Data excerpts:
....
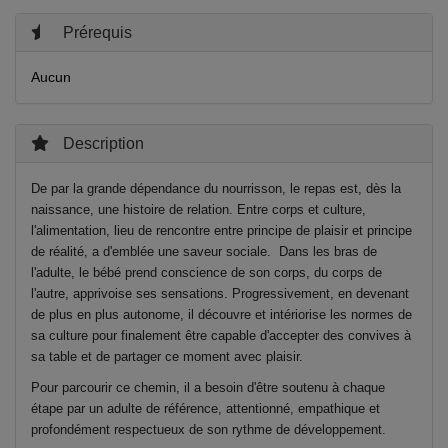
Prérequis
Aucun
Description
De par la grande dépendance du nourrisson, le repas est, dès la
naissance, une histoire de relation.
Entre corps et culture,
l'alimentation, lieu de rencontre entre principe de plaisir et principe
de réalité, a d'emblée une saveur sociale.
Dans les bras de
l'adulte, le bébé prend conscience de son corps, du corps de
l'autre, apprivoise ses sensations. Progressivement, en devenant
de plus en plus autonome, il découvre et intériorise les normes de
sa culture pour finalement être capable d'accepter des convives à
sa table et de partager ce moment avec plaisir.
Pour parcourir ce chemin, il a besoin d'être soutenu à chaque
étape par un adulte de référence, attentionné, empathique et
profondément respectueux de son rythme de développement.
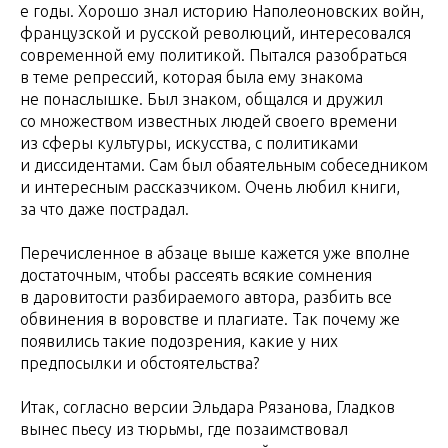
е годы. Хорошо знал историю Наполеоновских войн,
французской и русской революций, интересовался
современной ему политикой. Пытался разобраться
в теме репрессий, которая была ему знакома
не понаслышке. Был знаком, общался и дружил
со множеством известных людей своего времени
из сферы культуры, искусства, с политиками
и диссидентами. Сам был обаятельным собеседником
и интересным рассказчиком. Очень любил книги,
за что даже пострадал.
Перечисленное в абзаце выше кажется уже вполне
достаточным, чтобы рассеять всякие сомнения
в даровитости разбираемого автора, разбить все
обвинения в воровстве и плагиате. Так почему же
появились такие подозрения, какие у них
предпосылки и обстоятельства?
Итак, согласно версии Эльдара Рязанова, Гладков
вынес пьесу из тюрьмы, где позаимствовал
....
TO DO: Your answer is to contain exactly the lines from the one holding "обвинения в воровстве" to the end of the entries, with no other line.

EXERCISE OUTPUT:
обвинения в воровстве и плагиате. Так почему же
появились такие подозрения, какие у них
предпосылки и обстоятельства?
Итак, согласно версии Эльдара Рязанова, Гладков
вынес пьесу из тюрьмы, где позаимствовал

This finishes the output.